Carbon Monoxide Activation on Small Iron Magnetic Cluster Surfaces, Fe<sub><i>n</i></sub>CO, <i>n</i> = 1–20. A Theoretical Approach
Patricio Limon, Alan Miralrio, Rodolfo Gómez‐Balderas, Miguel Castro
Abstract
The chemical activation of the carbon monoxide (CO) molecule on the surface of iron clusters Fen (n = 1–20) is studied in this work. By means of density functional theory (DFT) all-electron calculations, we have found that the adsorption of CO over the bare magnetic Fen (n = 1–20) clusters is thermochemically favorable.

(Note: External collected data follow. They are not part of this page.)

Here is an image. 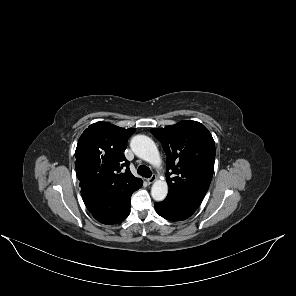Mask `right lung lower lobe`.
Masks as SVG:
<instances>
[{
  "instance_id": "right-lung-lower-lobe-1",
  "label": "right lung lower lobe",
  "mask_w": 296,
  "mask_h": 296,
  "mask_svg": "<svg viewBox=\"0 0 296 296\" xmlns=\"http://www.w3.org/2000/svg\"><path fill=\"white\" fill-rule=\"evenodd\" d=\"M141 186L142 183L130 190L110 193L81 190V194L87 209L97 221L113 225L128 217L131 195Z\"/></svg>"
}]
</instances>
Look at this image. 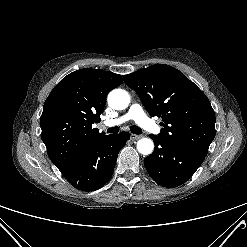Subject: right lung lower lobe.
Listing matches in <instances>:
<instances>
[{"label":"right lung lower lobe","instance_id":"right-lung-lower-lobe-1","mask_svg":"<svg viewBox=\"0 0 247 247\" xmlns=\"http://www.w3.org/2000/svg\"><path fill=\"white\" fill-rule=\"evenodd\" d=\"M128 139L127 132L103 136L61 173L78 190L94 191L103 187L111 178L118 152Z\"/></svg>","mask_w":247,"mask_h":247}]
</instances>
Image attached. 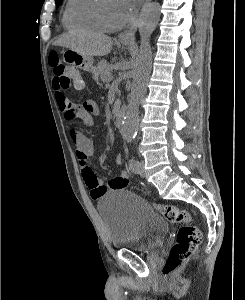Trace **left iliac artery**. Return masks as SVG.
<instances>
[{
	"label": "left iliac artery",
	"instance_id": "44dca946",
	"mask_svg": "<svg viewBox=\"0 0 245 300\" xmlns=\"http://www.w3.org/2000/svg\"><path fill=\"white\" fill-rule=\"evenodd\" d=\"M129 168L132 170L134 173H140V163L136 159H131L129 161Z\"/></svg>",
	"mask_w": 245,
	"mask_h": 300
}]
</instances>
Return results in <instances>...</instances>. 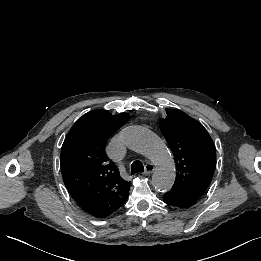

The Fen–CO interaction increases the C–O bond length, from 1.128 ± 0.014 Å, for isolated CO, up to 1.251 Å, for Fe9CO. Also, the calculated wavenumbers associated with the stretching modes νCO are decreased, or red-shifted, as another indicator of the CO bond weakening, passing from 2099 ± 4 to 1438 cm–1. Markedly, wavenumbers of vibrational modes νCO agree admirably well in comparison with experimental results reported for FenCO (n = 1, 18–20), getting small errors below 2.6%. The C–O bond is enlarged on the FenCO (n = 1–20) composed systems, as the CO molecule increases its bonding, charge transference, and coordination with the iron cluster. Therefore, small bare iron particles Fen (n = 1–20) can be proposed to promote the CO dissociation, especially Fe9CO, which has been proven to obtain the most prominent activation of the strong C–O bond by means of the charge transference from the metal core.